The nature of freedom and its social preconditions is one of my central research interests. Most of my past academic work on this topic has been on the role of ‘money’ (economic resources) and education (intellectual resources) in facilitating citizens’ effective freedom. But of course citizens’ freedom can be constrained or expanded by other things. In the case of the United States (and pretty much only the United States, at least amongst Western liberal democratic societies), widespread civilian ownership of firearms—including the right to freely carry them in public places—greatly constrains most citizens’ freedom.

This view is contrary to the mainstream American view concerning this topic. Many people on both sides of the ‘gun control debate’ within the United States agree that allowing citizens to own firearms enhances their freedom—the question (as it’s generally framed) is whether this freedom is sufficiently important or valuable to outweigh the foreseeable costs for citizens’ health, safety, and lives. Proposals to limit or regulate citizens’ access to and use of firearms are justified by American gun control advocates, for the most part, on grounds of public health and safety.

This way of framing the issue is mistaken. It unjustifiably cedes intellectual ground to firearms advocates. Permitting anyone to own and carry in public places deadly firearms decreases the overall freedom of the citizenry; it does so by increasing the overall level of private, arbitrary coercive power (via threats of force and exercises of force by individual citizens) within society. Or so I have argued in the past.

I’m pleased to see others articulating something like this way of construing the relationship between firearms and freedom. Focusing on freedom of speech, at Slate Dahlia Lithwick and Mark Joseph Stern have great piece entitled, “The Guns Won: Charlottesville showed that our First Amendment jurisprudence hasn’t reckoned with our Second Amendment reality.”

Here are some of the key points from their article:
“When demonstrators plan to carry guns and cause fights, does the government have a compelling interest in regulating their expressive conduct more carefully than it’d be able to otherwise? This is not any one judge’s fault. It is a failure of our First Amendment jurisprudence to reckon with our Second Amendment reality.
Charlottesville proves that this issue is hardly theoretical anymore.”

“This conflict between the right to bear arms and the right to free speech is nothing new, but the sudden surge in white nationalist activism has made it painfully obvious that, in the public square, the right to bear arms tends to trump the right to free speech.”

“The result is an alarming form of censorship: Nonviolent demonstrators lose their right to assemble and express their ideas because the police are too apprehensive to shield them from violence. The right to bear arms overrides the right to free speech. And when protesters dress like militia members and the police are confused about who is with whom, chaos is inevitable.”

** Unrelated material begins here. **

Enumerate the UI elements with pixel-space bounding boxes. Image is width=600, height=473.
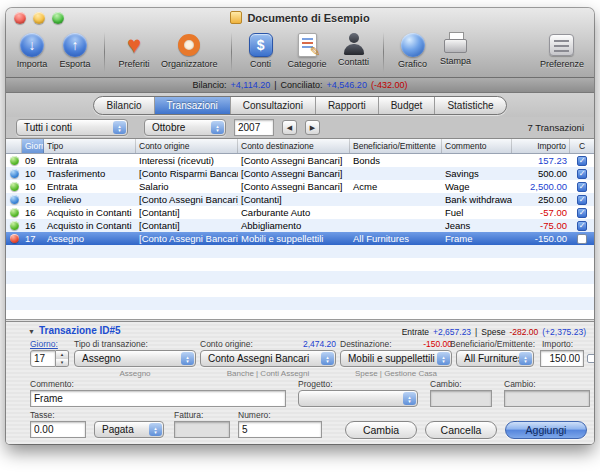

“It’s perfectly reasonable for courts to consider the speech-suppressing potential of guns when evaluating a city’s efforts to keep the peace. And it will be perfectly lethal if they fail to take the Second Amendment reality into account, as they reflect upon the values we seek to protect with the First.”
The core problem posed for freedom of speech by guns is expressed succinctly by Siva Vaidhyanathan in his piece for the New York Times (“Why the Nazis Came to Charlottesville”): “There is no ‘free speech’ if anyone brandishes firearms to intimidate those they despise. You can’t argue with the armed.”

An armed society is an unfree society.